Невзирая на либо, может быть, из-за присутствия строительных сооружений без всякого ландшафта, всякой зелени, художнику удалось искрометно передать состояние полного одиночества Данаи и придать сцене состояние глубочайшей интимности.
Даная изображена в виде очаровательной юный девицы, желанно поднявшей наверх свои голубые глаза и спешно пытающейся изловить золотой дождик подолом собственного облачения. Её наряд пришёл в кавардак, обнажив замечательные груди, которые в купе с положением ног присваивают сцене колоритную эротическую расцветку.

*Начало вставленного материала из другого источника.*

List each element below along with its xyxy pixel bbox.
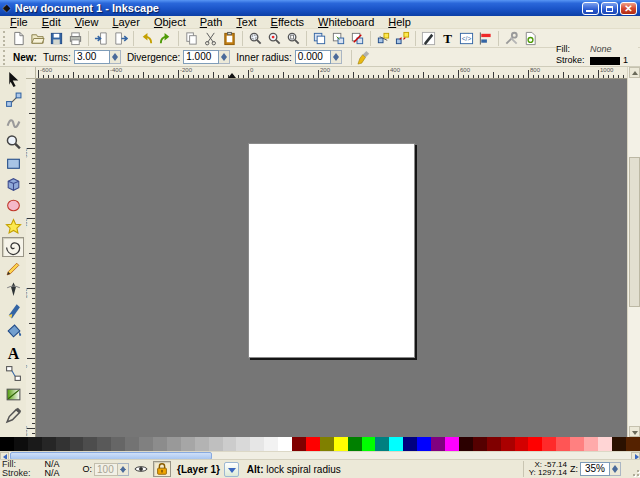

Это воздействие обостряется чувством узости места вокруг Данаи, тем ещё больше приближая её к наблюдающему. но холодная цветовая база картины сходу сглаживает это воспоминание.
Цвета — самое замечательное в этой картине. Очень продуманно ограничиваются они серо-голубым, на фоне которого золото божественного Зевса, принявшего форму дождика, светится первозданным блеском.